Мартос. Из серии Массовая библиотека «Искусство». 1947. Автор: Алпатов М.

По настоянию самого художника, памятник был поставлен не в середине площади, как Петр I Фальконэ, а на краю ее, лицом к кремлевской стене. Лицевая сторона его определяет основное впечатление; это впечатление отличается большой простотой и ясностью. Уже издали памятник вырисовывается отчетливым силуэтом, почти как эмблема, как герб Москвы. Ради этого впечатления Мартосу пришлось обобщить свой замысел, пожертвовать многими подробностями. Как и в большинстве своих надгробий, он постарался с наибольшей выпуклостью выявить главный мотив, определяющий значение всей группы. Таким мотивом служит призыв Минина к больному князю Пожарскому: подняться на борьбу и освобождение Москвы. Отсюда мимической доминантой всего памятника стала протянутая рука. Она видна издалека, ее смысл не требует пояснений; ее сразу охватывает глаз и прочно запоминает как примету всего памятника. Но нужный жест был не сразу найден мастером.

В первоначальном эскизе Минин стремительно указывает туда, куда он зовет поднявшегося и схватившегося за меч Пожарского. Направление точно определено, — недвусмысленно обрисовано, но фигуре героя нехватает той исторической значительности и поэтической силы, какой искал мастер. В дальнейшем перед Мартосом встала задача — наполнить этот жест более глубоким по своему смыслу драматическим содержанием. В разработке этого мотива Мартос использовал преимущества, которыми обладает скульптурный памятник, поскольку он может восприниматься издали как силуэт, вблизи как объем, может рассматриваться и с лицевой стороны и в профиль. Действительно, в зависимости от различных точек зрения фигура Минина заметно меняет свой облик. Он прежде всего показывает рукой перед собою на Кремль (и до того, как памятник был передвинут со своего первоначального места к храму Василия Блаженного, это было! еще более наглядно).
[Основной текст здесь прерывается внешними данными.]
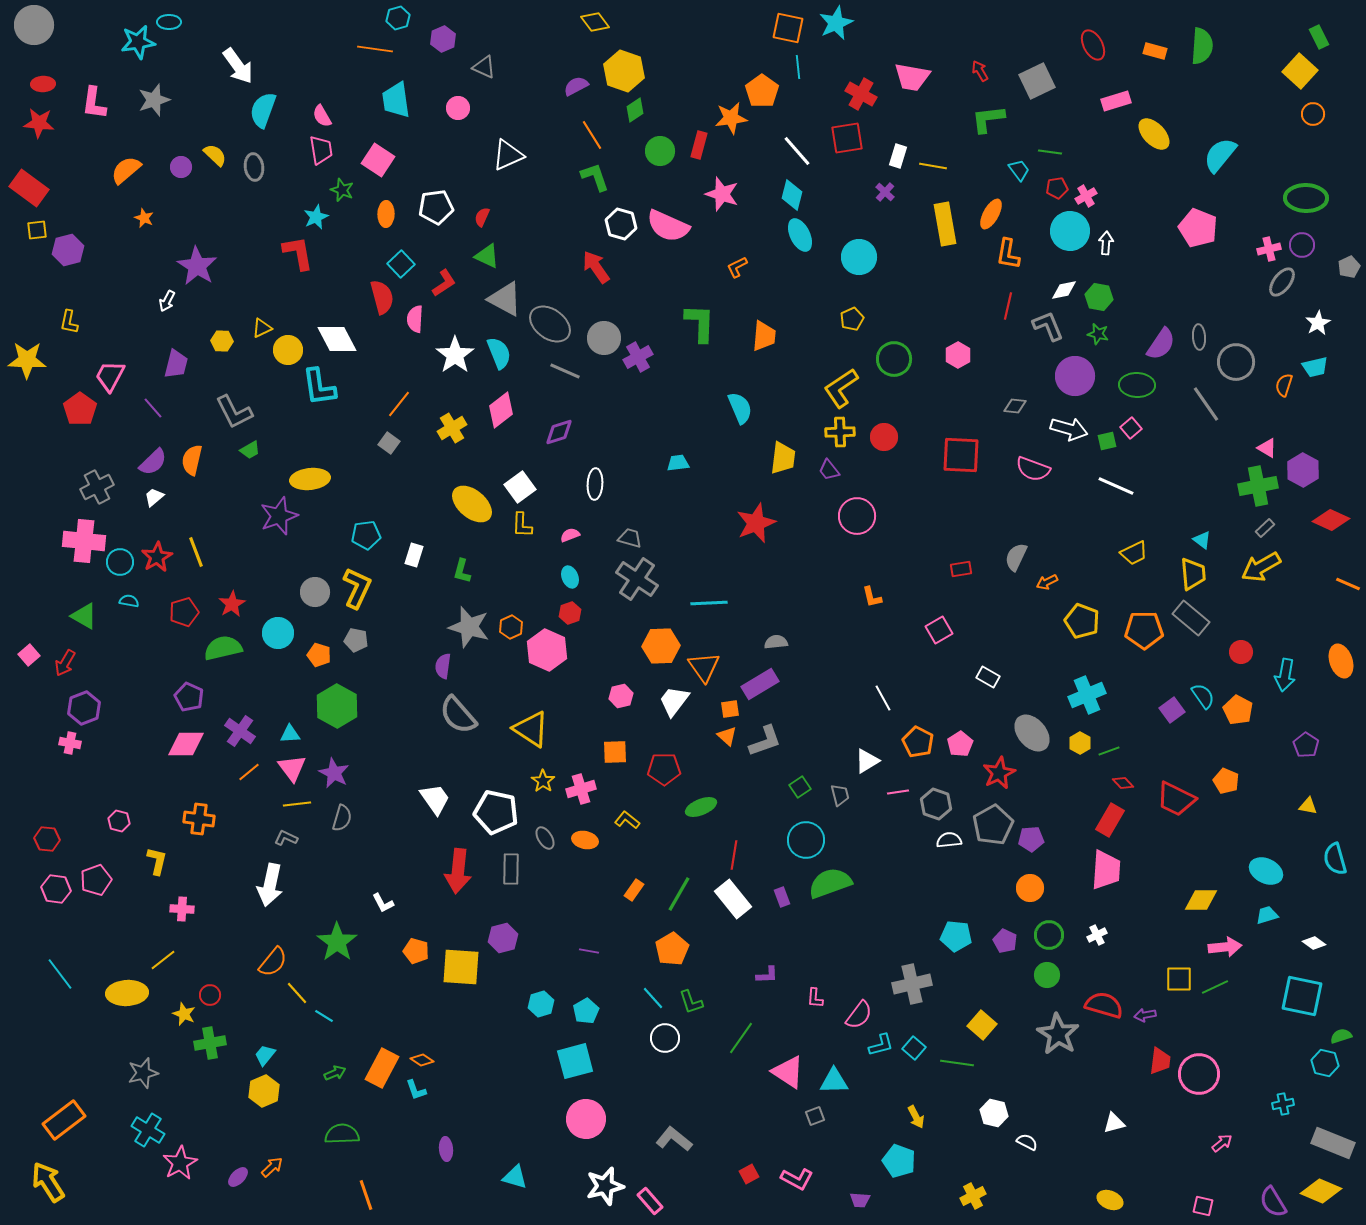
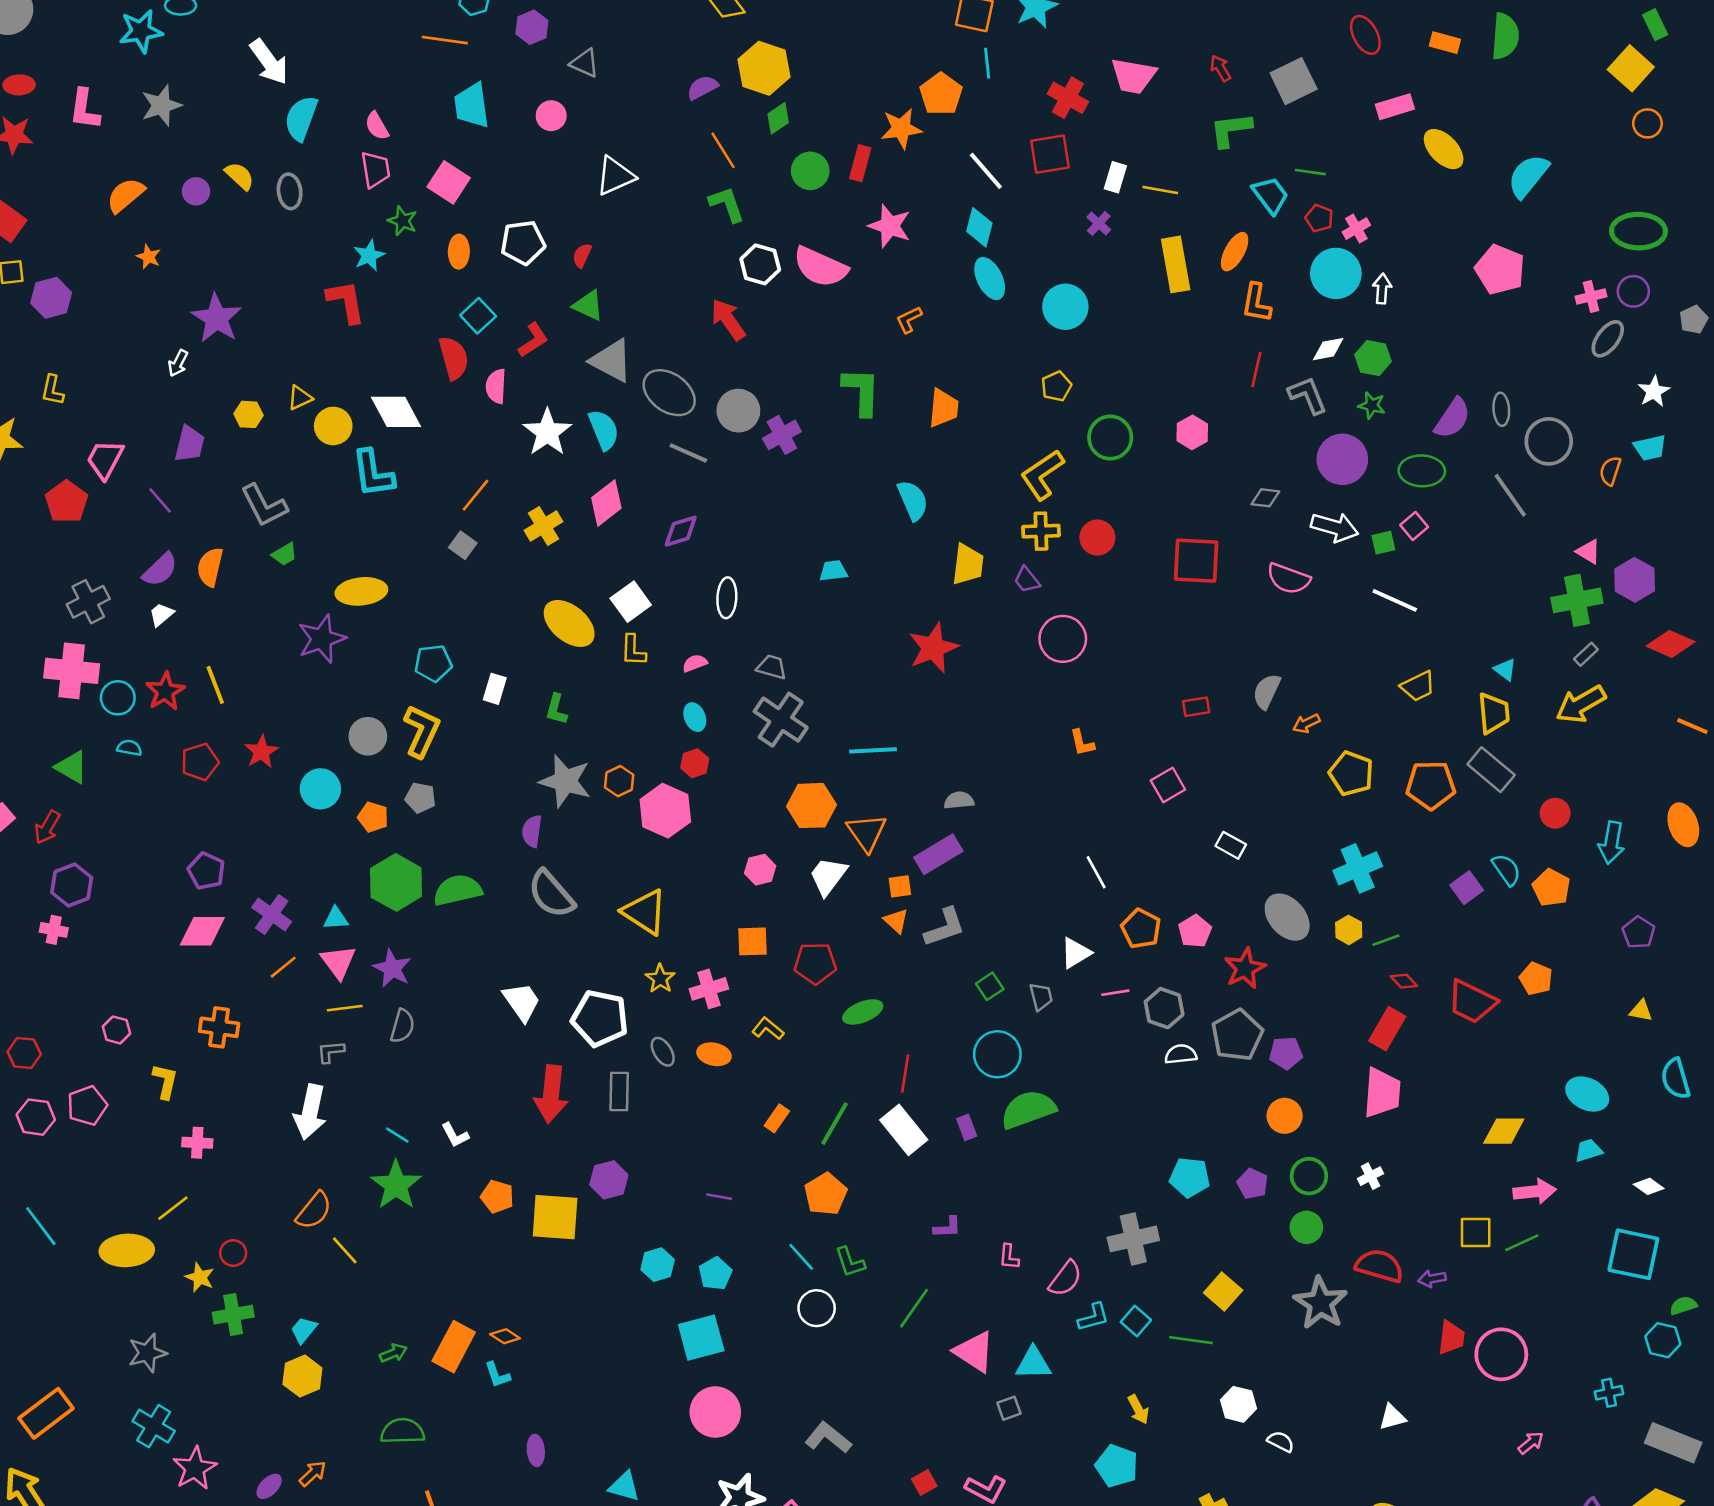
cyan trapezoid: (1019, 170) -> (1270, 195), size x1.4
red pentagon: (1057, 188) -> (1319, 218), turned 30
green semicircle: (223, 648) -> (458, 890), moved
gray L-shape: (286, 838) -> (331, 1052), turned -30
cyan line: (324, 1016) -> (397, 1135), moved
Но с некоторых точек зрения заметно, что Минин не только зовет вперед, по и властно призывает полководца подняться&возносит руку к небу, взывая к нему как к справедливости, и, что особенно существенно, широким жестом указывает на площадь, словно обращаясь к заполняющей ее толпе. Возможно, что самый мотив поднятой руки Минина восходит к древнеримским статуям, которые запомнились Мартосу в его бытность в Италии. Но античные скульпторы даже и не стремились вложить такое богатство переживаний в тот жест призыва, с которым ораторы обращаются к толпе, а военачальники — к войску!

Широта замысла Мартоса помогла ему создать правдивый исторический образ. Согласно официальной точке зрения высказавной в трагедии Озерова «Дмитрий Донской», «рука всевышнего отечество спасла». Этому скульптор противополагает образ деятельного народного героя, который смело и мужественно идет на встречу испытаниям и потому этот образ Мартоса дожил и до наших дней. Действительно, Минин обращается за помощью не только к одному Пожарскому; в сущности, речь идет не только о печальной поре 1613 года, — взгляд его обращен ко всей русской земле, рука его должна поднять весь русский люд. Еще и в наше время, когда в дни советских праздников по Красной площади мимо мавзолея Ленина проходят колонны москвичей, они в праве считать, что призывный жест народного трибуна относится к ним и взывает к их национальной гордости.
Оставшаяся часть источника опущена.